The Choolani Clinic specializes in the management of such pregnancies with regular blood glucose monitoring, and insulin injections to keep blood glucose levels normal.


Bleeding in Early Pregnancy
During the early stages of pregnancy, bleeding can occur during implantation, when the fertilized egg attaches itself to the wall of the uterus. Light bleeding or spotting sometimes accompanies implantation, but no matter how light the bleeding it is important to let your doctor know. Some common problems associated with bleeding in early pregnancy include miscarriage and ectopic pregnancy.


Miscarriages
A small group of women (5%) will experience two or more miscarriages. Miscarriages are usually signalled by bleeding in early pregnancy, accompanied by abdominal cramps and backache. 

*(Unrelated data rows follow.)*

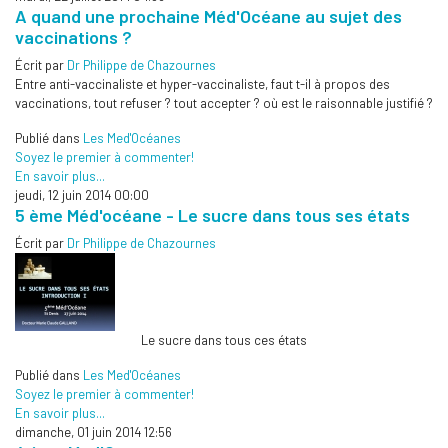
A quand une prochaine Méd'Océane au sujet des
vaccinations ?
Écrit par
Dr Philippe de Chazournes
Entre anti-vaccinaliste et hyper-vaccinaliste, faut t-il à propos des
vaccinations, tout refuser ? tout accepter ? où est le raisonnable justifié ?
Publié dans
Les Med'Océanes
Soyez le premier à commenter!
En savoir plus...
jeudi, 12 juin 2014 00:00
5 ème Méd'océane - Le sucre dans tous ses états
Écrit par
Dr Philippe de Chazournes
Le sucre dans tous ces états
Publié dans
Les Med'Océanes
Soyez le premier à commenter!
En savoir plus...
dimanche, 01 juin 2014 12:56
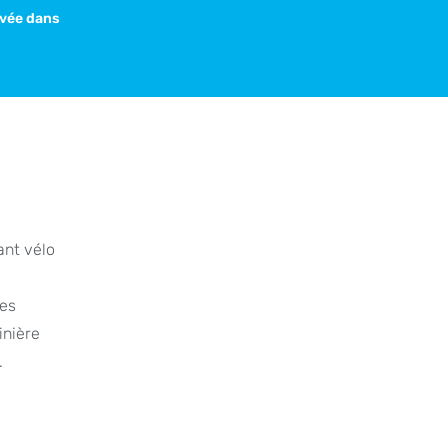
avée dans
ant vélo
les
inière
.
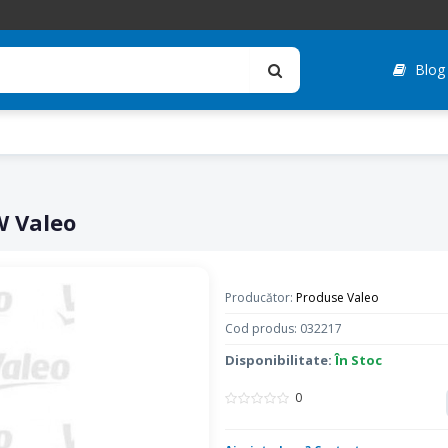
Blog
W Valeo
Producător:
Produse Valeo
Cod produs: 032217
Disponibilitate:
În Stoc
0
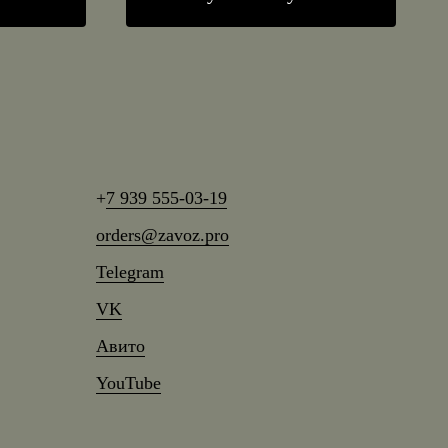
+
7 939 555-03-19
orders@zavoz.pro
Telegram
VK
Авито
YouTube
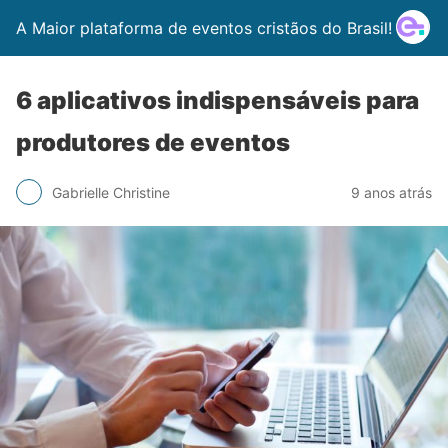
A Maior plataforma de eventos cristãos do Brasil!
6 aplicativos indispensáveis para
produtores de eventos
Gabrielle Christine
9 anos atrás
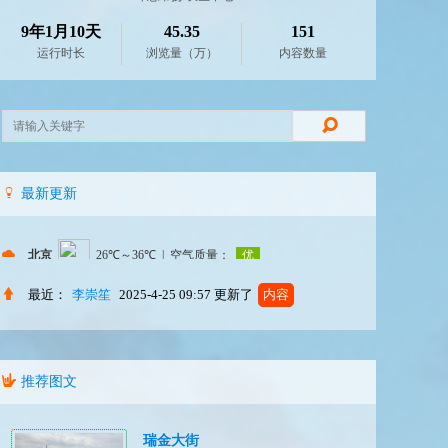
9年1月10天
45.35
151
运行时长
浏览量（万）
内容数量
最新更新
最近：
李崇笙
2025-4-25 09:57
更新了
内容
推荐图文
瑞金大街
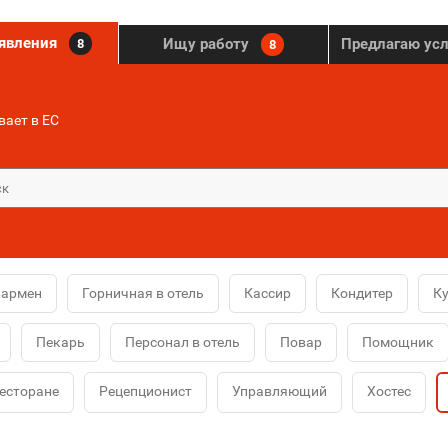
ъявления
Ищу работу
Предлагаю ус
8
8
ает в ЕС
Бармен
Горничная в отель
Кассир
Кондитер
К
Пекарь
Персонал в отель
Повар
Помощник
ресторане
Рецепционист
Управляющий
Хостес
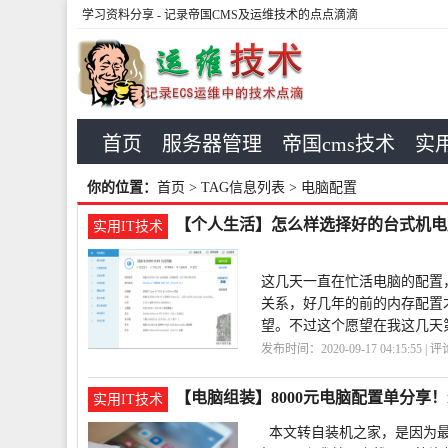
学习资料分享
- 记录帝国CMS及运维技术的点点滴滴
首页
服务器管理
帝国cms技术
实用
你的位置：
首页
> TAG信息列表 > 电脑配置
【个人生活】怎么样选择好的台式机电
实用IT技术
这几天一直在忙活电脑的配置
关系，好几年的前的内存配置
望。不过这个愿望在我这几天
发布时间：2020-09-17 04:15:55 | 
择
【电脑组装】8000元电脑配置单分享！i7
实用IT技术
本文转自装机之家，是因为最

The miscarriage can take many forms for instance, the fetus may not develop at all (blighted ovum), the heartbeat does not appear (missed), the miscarriage in imminent (inevitable), has occurred partially (incomplete) or is complete.

 At The Choolani Clinic, we have developed a specialized methodology for investigating and managing couples with recurrent pregnancy losses. Our care and management plan is highly effective with many couples fulfilling their desire to grow and complete their families. Our methodology has been adopted by many clinics in Singapore and the region.


Ectopic pregnancy
An ectopic pregnancy is a pregnancy that occurs outside the uterus – usually within the fallopian tube, but occasionally in the cervix, ovary or even within the greater abdominal cavity. In almost all cases, the baby does not survive, but the occurrence of an ectopic pregnancy poses a significant risk to the mother. If it ruptures, it can lead to significant bleeding within the mother’s abdomen.

Usually, the mother would experience some bleeding in early pregnancy associated with abdominal pain. The diagnosis of this condition requires detailed examinations, blood tests, and ultrasound. 

Laparoscopy may also be required to make the diagnosis. The usual treatment for this condition is surgery, which may be done via a laparoscope (key hole surgery) or by the open method, depending on the severity of the condition suspected. In very special cases, the condition can be managed using specialised medications.


Bleeding in Late Pregnancy
Bleeding late in pregnancy can be a sign of normal labour. There are also many abnormal causes of bleeding in later pregnancy. About half of these are accounted for by placental causes such as placenta praevia or placental abruption. Other causes can include lesions of the cervix not previously recognized, preterm labour and even bleeding for no obvious cause. Whatever the cause, bleeding in later pregnancy is not normal, and should be investigated by your obstetrician.


Placenta Praevia
Placenta praevia is a pregnancy complication that can cause abnormal bleeding before or during delivery. Early in pregnancy, the placenta may implant in the lower part of the uterus. As the uterus grows, the placenta usually moves up and away from the cervix. If the placenta continues to stay low and if it blocks the cervix, it may be associated with bleeding later in pregnancy. Often this bleeding occurs suddenly, and not associated with any pain.

Placenta praevia may reveal itself when a mother experiences painless vaginal bleeding in the second half of the pregnancy, but an ultrasound examination will reveal placenta praevia even before the very first bleed. Often patients with placenta praevia experience repeated episodes of bleeding.


Placental Abruption
Placental abruption is a pregnancy complication that can cause abnormal bleeding before or during delivery. Unlike placenta praevia, the placenta is located at the normal position, usually at the fundus (top) of the uterus.

Ultrasound might reveal a clot behind the uterus, but often the diagnosis is made based upon clinical findings. Abruptions tend to occur without warning, and can have serious consequences for the mother and the baby. If the abruption is severe, the delivery may need to be expedited.